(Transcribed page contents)
Start of Block
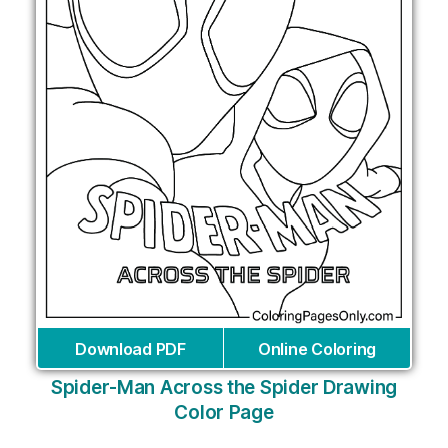
Download PDF
Online Coloring
Spider-Man Across the Spider Drawing
Color Page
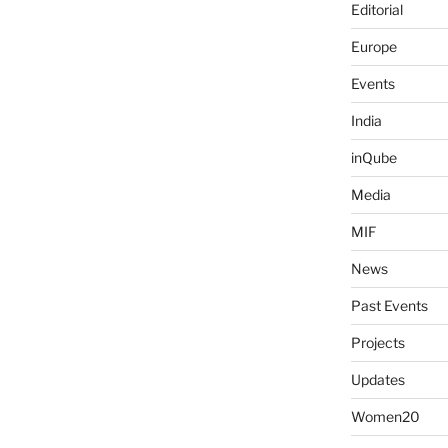
Editorial
Europe
Events
India
inQube
Media
MIF
News
Past Events
Projects
Updates
Women20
End of Block
EXERCISE DESCRIPTION | The entries need to be restated exactly, and their pictures left out.

EXPECTED OUTPUT |
Download PDF
Online Coloring
Spider-Man Across the Spider Drawing
Color Page
Editorial
Europe
Events
India
inQube
Media
MIF
News
Past Events
Projects
Updates
Women20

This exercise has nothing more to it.